WHAT YOU HAVE TO DO
Keep only the lines that hold the string "knob", filtering out the rest of the entries below.

STORED DATA

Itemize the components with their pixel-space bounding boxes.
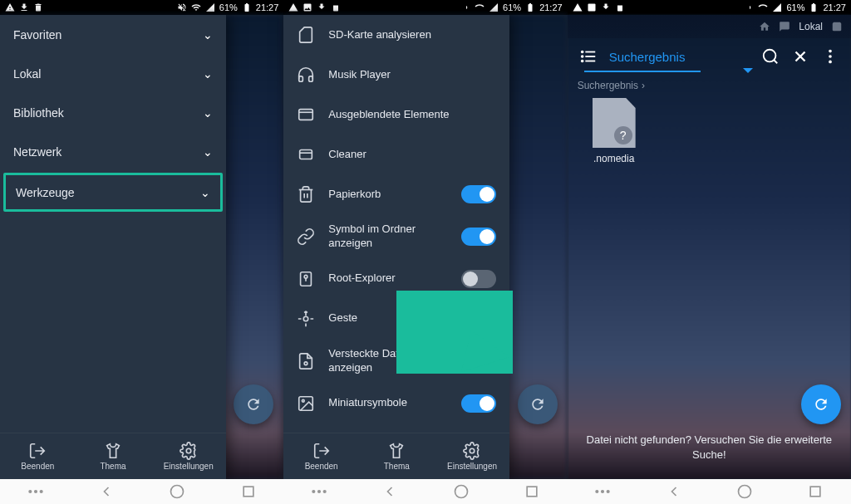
close-icon[interactable] (791, 47, 809, 66)
archive-icon[interactable] (831, 21, 843, 32)
svg-point-17 (303, 399, 305, 402)
download-icon (317, 2, 327, 12)
svg-rect-44 (810, 487, 820, 497)
svg-rect-6 (299, 110, 313, 120)
nav-back-icon[interactable] (381, 483, 398, 500)
setting-row-sdcard[interactable]: SD-Karte analysieren (283, 15, 509, 55)
refresh-fab-bg[interactable] (518, 384, 558, 424)
bottom-label: Beenden (21, 462, 54, 471)
toggle-knob (480, 354, 494, 369)
svg-point-33 (764, 50, 776, 62)
setting-row-thumbnail[interactable]: Miniatursymbole (283, 384, 509, 423)
nav-recents-icon[interactable] (524, 483, 540, 500)
toggle-knob (463, 311, 478, 326)
toggle-switch[interactable] (461, 185, 496, 203)
toggle-switch[interactable] (461, 270, 496, 288)
setting-row-hiddenfile[interactable]: Versteckte Dateien anzeigen (283, 339, 509, 384)
search-result-title[interactable]: Suchergebnis (609, 50, 750, 64)
nav-back-icon[interactable] (98, 483, 115, 500)
svg-rect-26 (527, 487, 537, 497)
drawer-item-lokal[interactable]: Lokal ⌄ (0, 54, 226, 93)
svg-point-15 (304, 362, 307, 365)
setting-row-trash[interactable]: Papierkorb (283, 174, 509, 214)
drawer-item-werkzeuge[interactable]: Werkzeuge ⌄ (3, 173, 223, 212)
advanced-search-tip[interactable]: Datei nicht gefunden? Versuchen Sie die … (568, 433, 851, 462)
nav-recents-icon[interactable] (807, 483, 824, 500)
nav-menu-icon[interactable] (594, 483, 611, 500)
setting-row-headphones[interactable]: Musik Player (283, 55, 509, 95)
setting-label: Papierkorb (328, 188, 448, 202)
breadcrumb[interactable]: Suchergebnis › (568, 75, 851, 96)
drawer-label: Favoriten (13, 28, 61, 42)
quick-nav-bar: Lokal (568, 15, 851, 38)
svg-point-41 (602, 491, 604, 493)
breadcrumb-chevron-icon: › (642, 80, 645, 91)
battery-text: 61% (503, 2, 521, 12)
clock-text: 21:27 (256, 2, 279, 12)
toggle-switch[interactable] (461, 310, 496, 328)
svg-point-25 (455, 486, 467, 498)
drawer-label: Bibliothek (13, 106, 64, 120)
screen-2-tools-settings: 61% 21:27 ‹ SD-Karte analysierenMusik Pl… (283, 0, 567, 504)
refresh-fab[interactable] (801, 384, 841, 424)
nav-home-icon[interactable] (736, 483, 753, 500)
gear-icon (463, 442, 481, 460)
nav-home-icon[interactable] (453, 483, 470, 500)
setting-row-cleaner[interactable]: Cleaner (283, 135, 509, 174)
nav-menu-icon[interactable] (27, 483, 44, 500)
bottom-beenden[interactable]: Beenden (283, 433, 359, 479)
bottom-einstellungen[interactable]: Einstellungen (150, 433, 226, 479)
trash-small-icon (331, 2, 341, 12)
wifi-icon (758, 2, 768, 12)
toggle-switch[interactable] (461, 352, 496, 370)
navigation-drawer: Favoriten ⌄ Lokal ⌄ Bibliothek ⌄ Netzwer… (0, 15, 226, 479)
file-item-nomedia[interactable]: ? .nomedia (583, 98, 646, 164)
setting-row-link[interactable]: Symbol im Ordner anzeigen (283, 214, 509, 259)
drawer-item-bibliothek[interactable]: Bibliothek ⌄ (0, 93, 226, 132)
overflow-menu-icon[interactable] (821, 47, 839, 66)
setting-label: SD-Karte analysieren (328, 28, 496, 42)
gear-icon (180, 442, 198, 460)
svg-point-14 (304, 316, 309, 321)
svg-rect-8 (300, 150, 312, 159)
exit-icon (312, 442, 331, 460)
chat-icon[interactable] (779, 21, 790, 32)
screen-3-search-result: 61% 21:27 Lokal Suchergebnis Suchergebni… (568, 0, 851, 504)
nav-back-icon[interactable] (666, 483, 682, 500)
list-view-icon[interactable] (579, 47, 598, 66)
setting-label: Versteckte Dateien anzeigen (328, 347, 448, 375)
svg-point-32 (581, 61, 583, 62)
headphones-icon (297, 66, 315, 84)
svg-point-40 (596, 491, 598, 493)
warning-icon (573, 2, 583, 12)
setting-row-gesture[interactable]: Geste (283, 299, 509, 339)
refresh-fab-bg[interactable] (234, 384, 273, 424)
chevron-down-icon: ⌄ (203, 67, 213, 81)
bottom-einstellungen[interactable]: Einstellungen (435, 433, 510, 479)
link-icon (297, 228, 315, 246)
drawer-item-netzwerk[interactable]: Netzwerk ⌄ (0, 132, 226, 171)
wifi-icon (475, 2, 485, 12)
svg-point-4 (171, 486, 184, 498)
nav-menu-icon[interactable] (311, 483, 327, 500)
topbar-location-label[interactable]: Lokal (799, 21, 823, 32)
setting-row-hidden[interactable]: Ausgeblendete Elemente (283, 95, 509, 135)
bottom-thema[interactable]: Thema (359, 433, 435, 479)
home-icon[interactable] (759, 21, 770, 32)
nav-home-icon[interactable] (169, 483, 185, 500)
battery-icon (809, 2, 819, 12)
setting-row-root[interactable]: Root-Explorer (283, 259, 509, 299)
image-icon (587, 2, 597, 12)
signal-icon (772, 2, 782, 12)
root-icon (297, 270, 315, 288)
svg-point-13 (304, 275, 307, 278)
bottom-beenden[interactable]: Beenden (0, 433, 76, 479)
search-icon[interactable] (761, 47, 780, 66)
drawer-item-favoriten[interactable]: Favoriten ⌄ (0, 15, 226, 54)
toggle-switch[interactable] (461, 394, 496, 413)
chevron-down-icon: ⌄ (200, 186, 210, 199)
tshirt-icon (104, 442, 122, 460)
toggle-switch[interactable] (461, 228, 496, 246)
bottom-thema[interactable]: Thema (76, 433, 151, 479)
nav-recents-icon[interactable] (240, 483, 257, 500)
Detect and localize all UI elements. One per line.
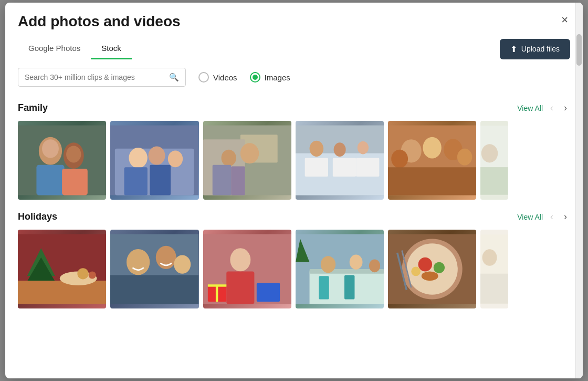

REPLY
toggle-knob (480, 354, 494, 369)
toggle-knob (463, 311, 478, 326)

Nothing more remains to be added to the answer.